RECORDS TO PROCESS —
┌────────

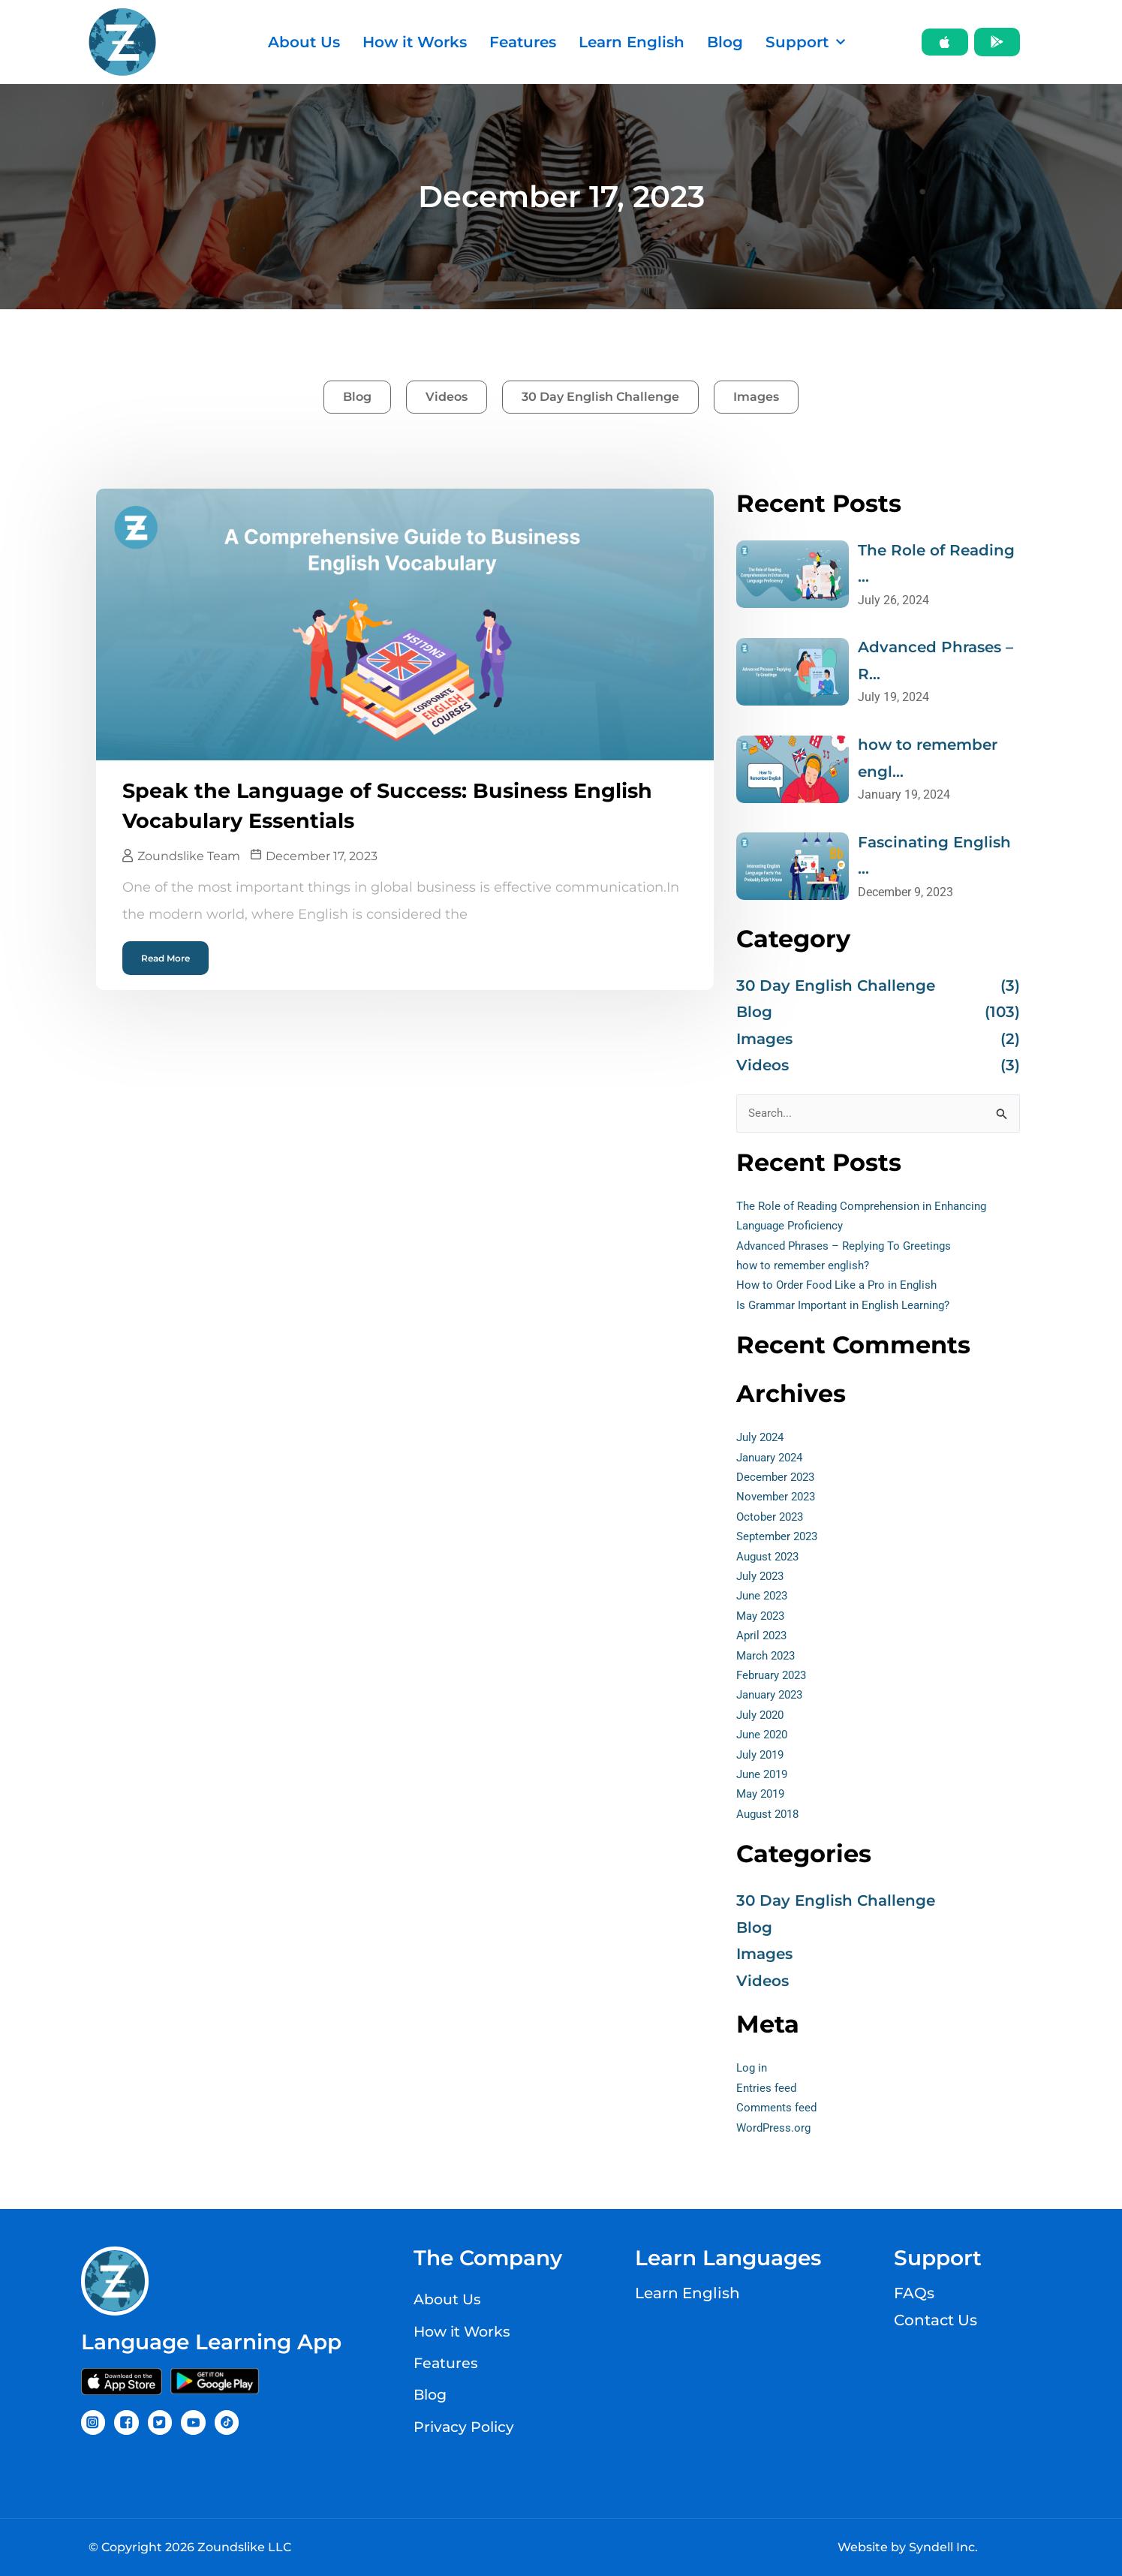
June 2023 (764, 1600)
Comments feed (778, 2112)
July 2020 (762, 1718)
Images (756, 397)
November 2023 (778, 1501)
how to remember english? (806, 1269)
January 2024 (773, 1461)
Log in (752, 2072)
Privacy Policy (466, 2424)
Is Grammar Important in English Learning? (850, 1309)
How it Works (414, 42)
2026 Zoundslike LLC (228, 2547)
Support (805, 42)
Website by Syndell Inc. (908, 2547)
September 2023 (779, 1540)
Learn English (631, 42)
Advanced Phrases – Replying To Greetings (850, 1249)
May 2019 (763, 1798)
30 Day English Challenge (600, 397)
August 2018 (770, 1817)
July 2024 (762, 1441)
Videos (447, 397)
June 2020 (764, 1739)
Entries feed (767, 2091)
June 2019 (764, 1778)
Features (522, 42)
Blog (725, 42)
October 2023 (772, 1520)
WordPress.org (775, 2131)
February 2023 (774, 1679)
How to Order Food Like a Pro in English (841, 1289)
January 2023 (773, 1699)
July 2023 (762, 1580)
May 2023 (763, 1619)
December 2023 (778, 1481)
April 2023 (763, 1640)
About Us (304, 42)
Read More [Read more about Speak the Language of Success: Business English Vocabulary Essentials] (165, 956)
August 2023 (770, 1560)
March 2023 (768, 1659)
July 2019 (762, 1758)
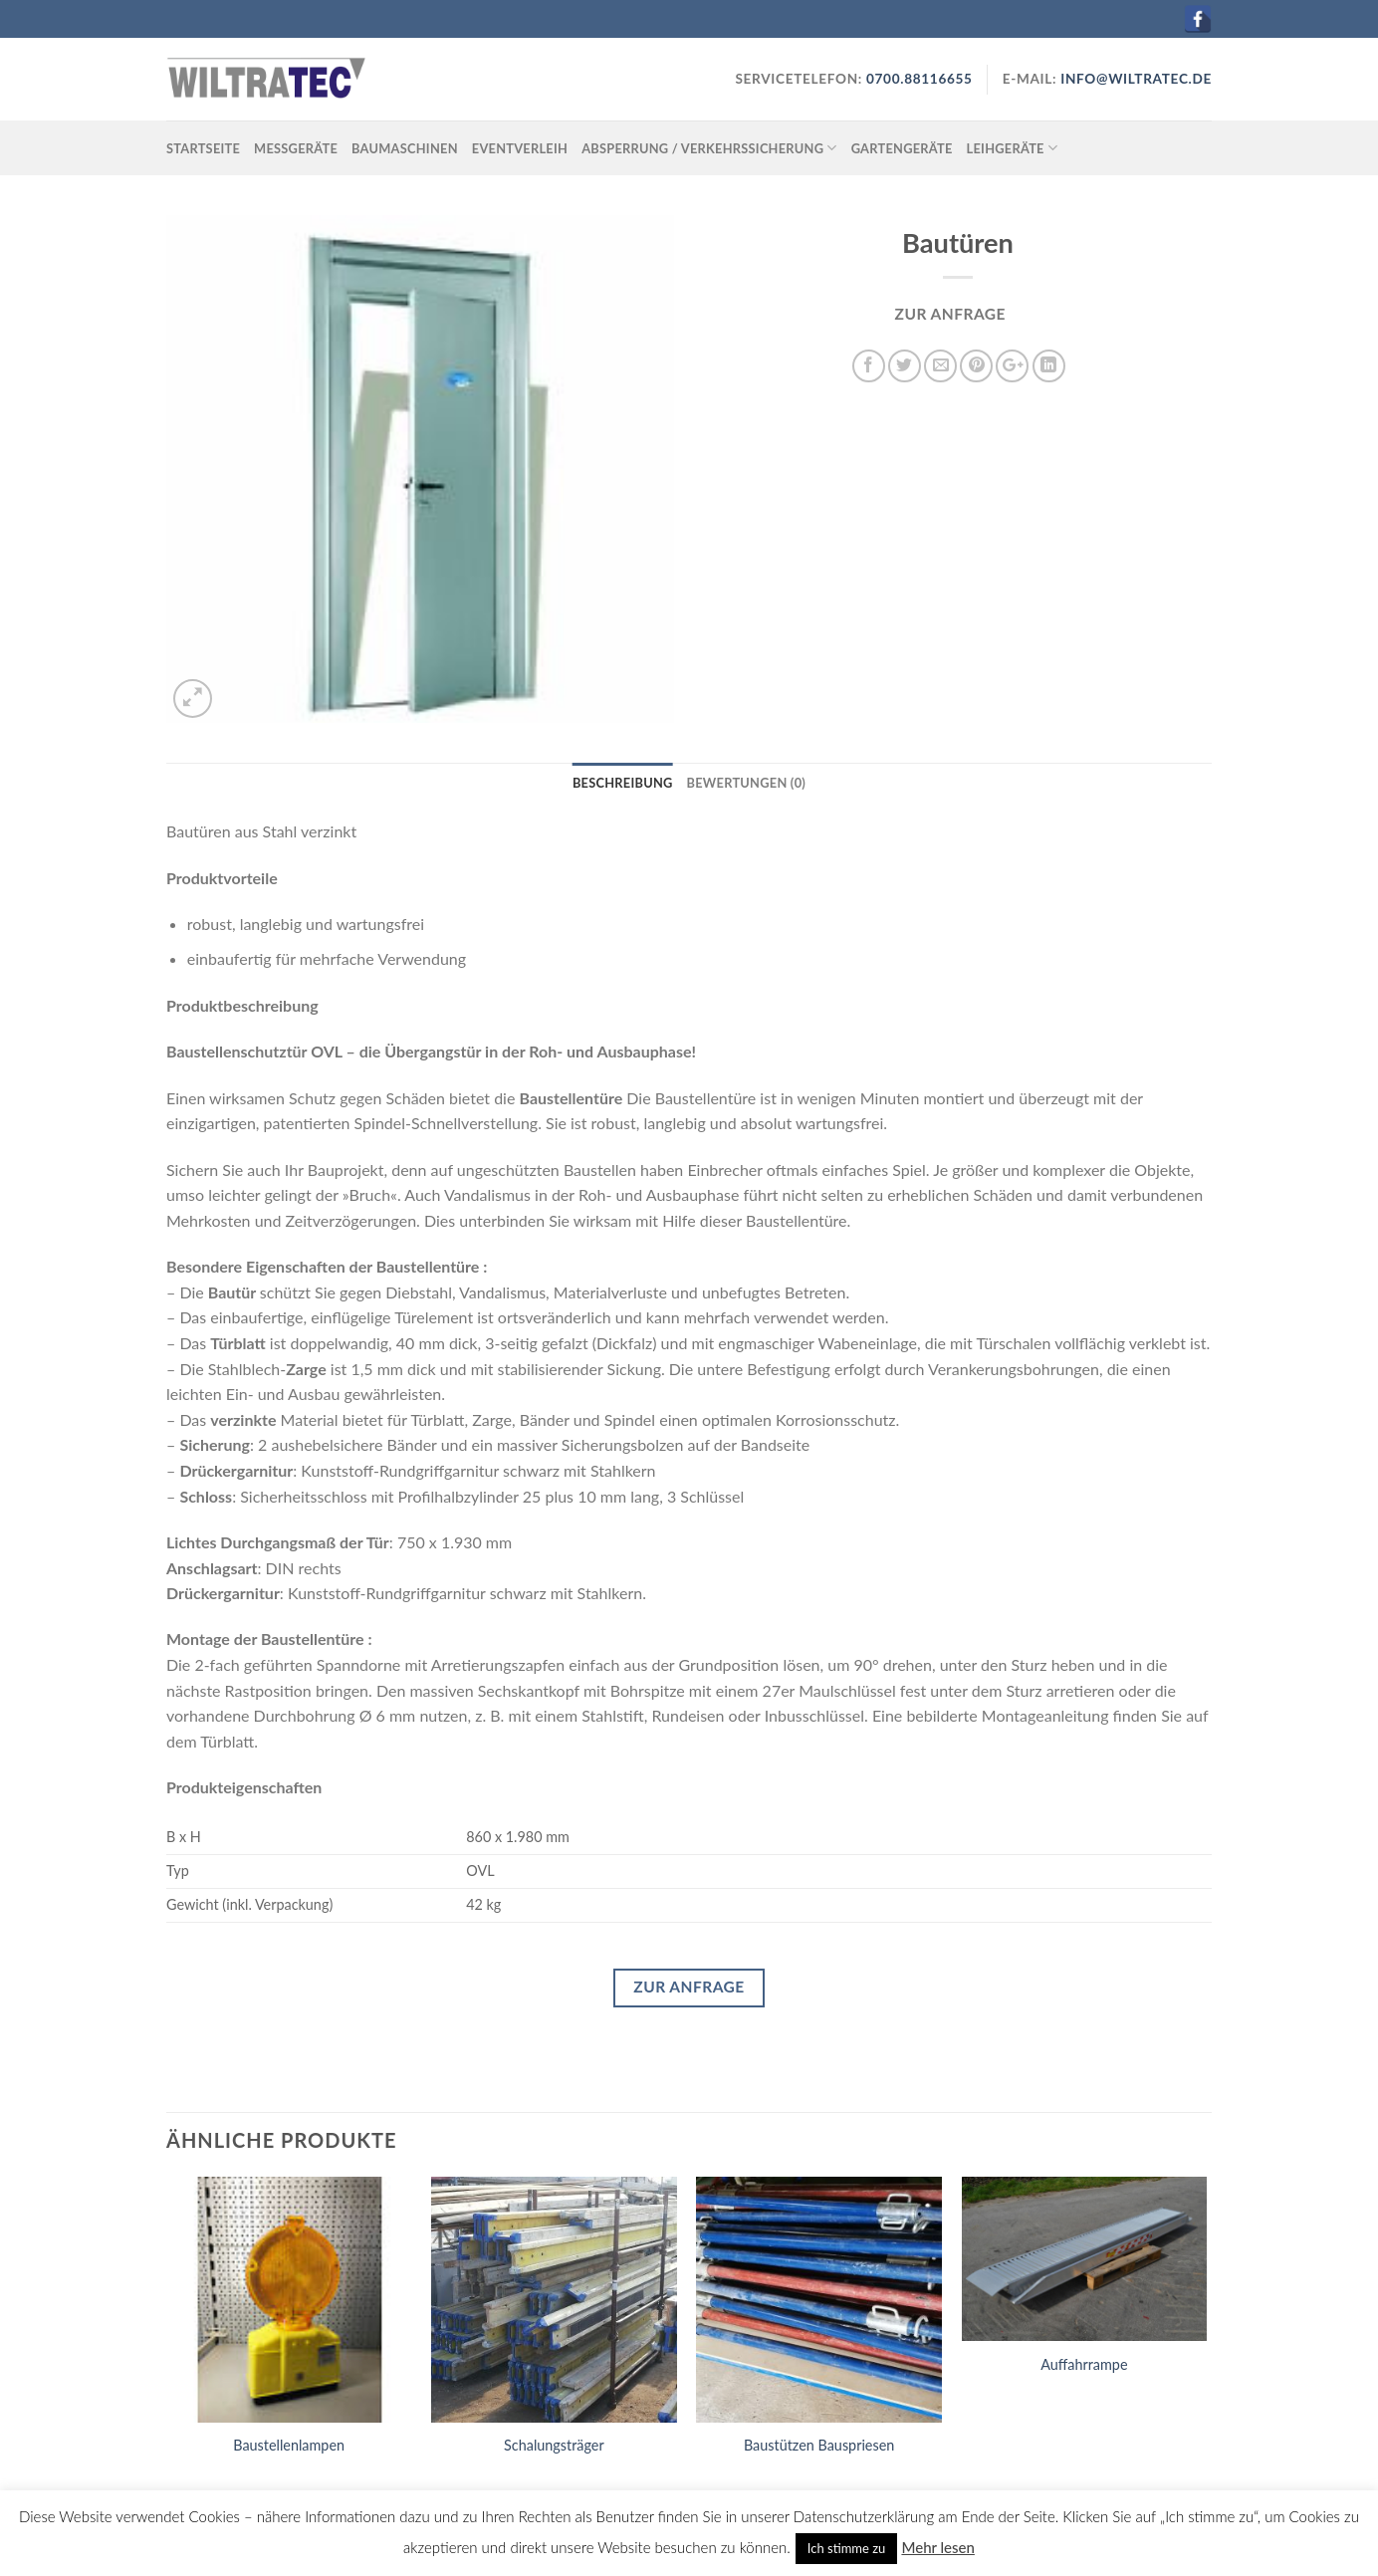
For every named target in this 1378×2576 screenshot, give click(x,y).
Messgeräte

└────────

WHAT YOU SHOULD DO —
Without any pictures, restate word for word only the lines from the one with "July 2023 (762, 1580)" through the end of the listing.

WRITTEN ANSWER —
July 2023 (762, 1580)
May 2023 (763, 1619)
December 2023 (778, 1481)
April 2023 (763, 1640)
About Us (304, 42)
Read More [Read more about Speak the Language of Success: Business English Vocabulary Essentials] (165, 956)
August 2023 (770, 1560)
March 2023 (768, 1659)
July 2019 (762, 1758)
For every named target in this 1378×2576 screenshot, give click(x,y).
Messgeräte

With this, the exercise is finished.